* _What to do_
Beginning with the line that has "Monferrato dei Castelli Bruciati" in it, transcribe the listing exactly through its final line, and add nothing.

___ Records supplied

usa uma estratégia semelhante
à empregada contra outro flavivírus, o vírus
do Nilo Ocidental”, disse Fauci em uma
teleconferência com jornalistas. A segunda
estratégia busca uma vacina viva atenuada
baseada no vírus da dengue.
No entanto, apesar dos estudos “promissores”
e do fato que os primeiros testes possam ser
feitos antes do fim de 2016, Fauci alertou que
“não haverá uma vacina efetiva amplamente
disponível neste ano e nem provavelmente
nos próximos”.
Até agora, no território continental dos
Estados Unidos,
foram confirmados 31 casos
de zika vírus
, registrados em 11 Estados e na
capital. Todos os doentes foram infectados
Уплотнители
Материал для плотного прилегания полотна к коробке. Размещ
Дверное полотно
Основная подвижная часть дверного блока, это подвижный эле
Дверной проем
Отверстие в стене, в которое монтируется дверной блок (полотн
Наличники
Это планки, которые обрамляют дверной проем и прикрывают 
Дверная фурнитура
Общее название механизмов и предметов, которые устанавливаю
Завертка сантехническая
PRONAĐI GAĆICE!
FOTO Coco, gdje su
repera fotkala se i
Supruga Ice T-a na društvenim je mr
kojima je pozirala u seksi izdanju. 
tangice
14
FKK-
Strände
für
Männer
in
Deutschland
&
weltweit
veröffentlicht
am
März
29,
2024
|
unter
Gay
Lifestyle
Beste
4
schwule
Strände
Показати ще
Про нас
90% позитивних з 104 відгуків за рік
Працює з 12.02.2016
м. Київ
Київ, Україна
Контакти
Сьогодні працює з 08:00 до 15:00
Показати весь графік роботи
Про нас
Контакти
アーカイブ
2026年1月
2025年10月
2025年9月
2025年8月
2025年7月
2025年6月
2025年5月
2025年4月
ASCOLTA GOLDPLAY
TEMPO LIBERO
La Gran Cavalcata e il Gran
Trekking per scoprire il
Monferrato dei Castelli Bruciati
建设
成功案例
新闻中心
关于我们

______

* _Your solution_
Monferrato dei Castelli Bruciati
建设
成功案例
新闻中心
关于我们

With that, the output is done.